▶ _Data records_:
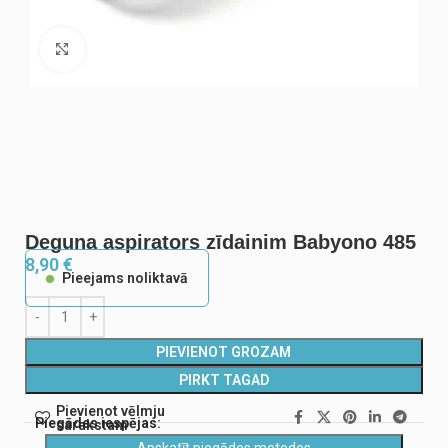
Noklikšķiniet, lai palielinātu
Deguna aspirators zīdainim Babyono 485
8,90
€
Pieejams noliktavā
PIEVIENOT GROZAM
PIRKT TAGAD
Pievienot vēlmju
Piegādes iespējas:
sarakstam
Apskatīt piegādes metodes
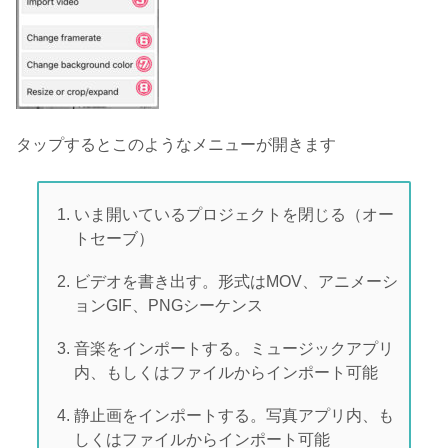
タップするとこのようなメニューが開きます
いま開いているプロジェクトを閉じる（オー
トセーブ）
ビデオを書き出す。形式はMOV、アニメーシ
ョンGIF、PNGシーケンス
音楽をインポートする。ミュージックアプリ
内、もしくはファイルからインポート可能
静止画をインポートする。写真アプリ内、も
しくはファイルからインポート可能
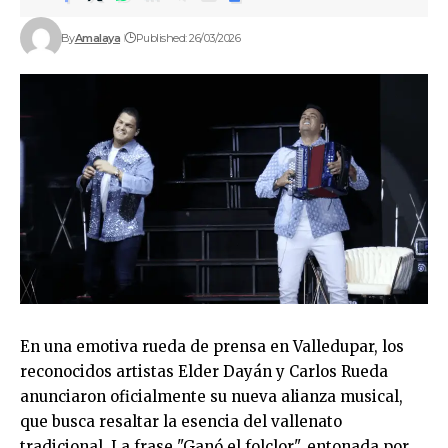
By
Amalaya
Published: 26/03/2026
En una emotiva rueda de prensa en Valledupar, los
reconocidos artistas Elder Dayán y Carlos Rueda
anunciaron oficialmente su nueva alianza musical,
que busca resaltar la esencia del vallenato
tradicional. La frase "Ganó el folclor", entonada por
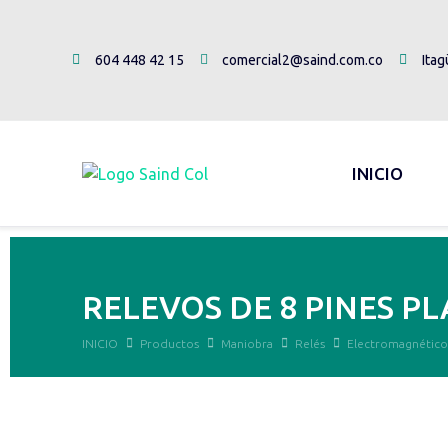
604 448 42 15
comercial2@saind.com.co
Itag
INICIO
RELEVOS DE 8 PINES PL
INICIO
Productos
Maniobra
Relés
Electromagnético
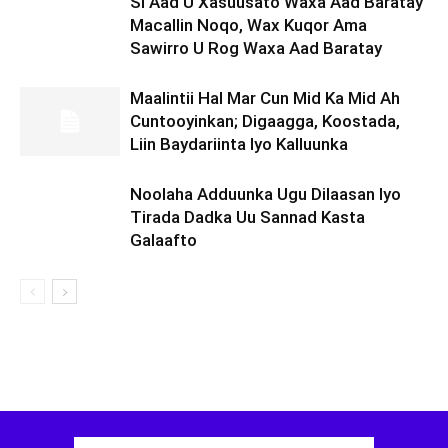
Si Aad U Xasuusato Waxa Aad Baratay
Macallin Noqo, Wax Kuqor Ama
Sawirro U Rog Waxa Aad Baratay
Maalintii Hal Mar Cun Mid Ka Mid Ah
Cuntooyinkan; Digaagga, Koostada,
Liin Baydariinta Iyo Kalluunka
Noolaha Adduunka Ugu Dilaasan Iyo
Tirada Dadka Uu Sannad Kasta
Galaafto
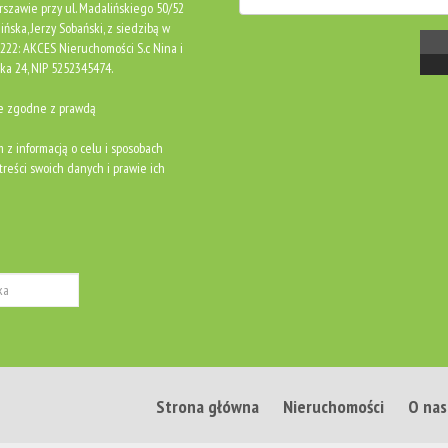
rszawie przy ul. Madalińskiego 50/52
ńska, Jerzy Sobański, z siedzibą w
0222: AKCES Nieruchomości S.c Nina i
ka 24, NIP 5252345474.
ne zgodne z prawdą
m z informacją o celu i sposobach
reści swoich danych i prawie ich
Strona główna
Nieruchomości
O nas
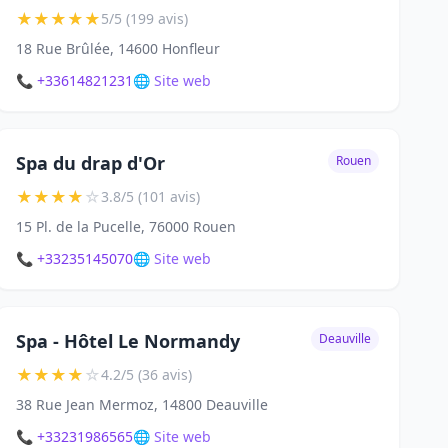
★
★
★
★
★
5/5 (199 avis)
18 Rue Brûlée, 14600 Honfleur
📞 +33614821231
🌐 Site web
Spa du drap d'Or
Rouen
★
★
★
★
☆
3.8/5 (101 avis)
15 Pl. de la Pucelle, 76000 Rouen
📞 +33235145070
🌐 Site web
Spa - Hôtel Le Normandy
Deauville
★
★
★
★
☆
4.2/5 (36 avis)
38 Rue Jean Mermoz, 14800 Deauville
📞 +33231986565
🌐 Site web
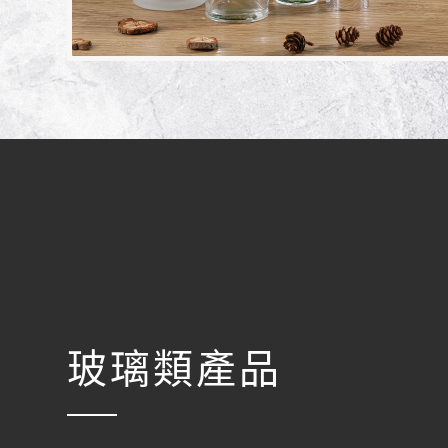
玻璃類產品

▶ _DIRECTIONS_:
From the line with "rszawie przy ul. Madalińskiego 50/52" down to the last line of the records above, restate each line verbatim, passing over any picture.

▶ _ANSWER TO THE EXERCISE_:
rszawie przy ul. Madalińskiego 50/52
ńska, Jerzy Sobański, z siedzibą w
0222: AKCES Nieruchomości S.c Nina i
ka 24, NIP 5252345474.
ne zgodne z prawdą
m z informacją o celu i sposobach
reści swoich danych i prawie ich
Strona główna
Nieruchomości
O nas
★
★
★
★
★
5/5 (199 avis)
18 Rue Brûlée, 14600 Honfleur
📞 +33614821231
🌐 Site web
Spa du drap d'Or
Rouen
★
★
★
★
☆
3.8/5 (101 avis)
15 Pl. de la Pucelle, 76000 Rouen
📞 +33235145070
🌐 Site web
Spa - Hôtel Le Normandy
Deauville
★
★
★
★
☆
4.2/5 (36 avis)
38 Rue Jean Mermoz, 14800 Deauville
📞 +33231986565
🌐 Site web
玻璃類產品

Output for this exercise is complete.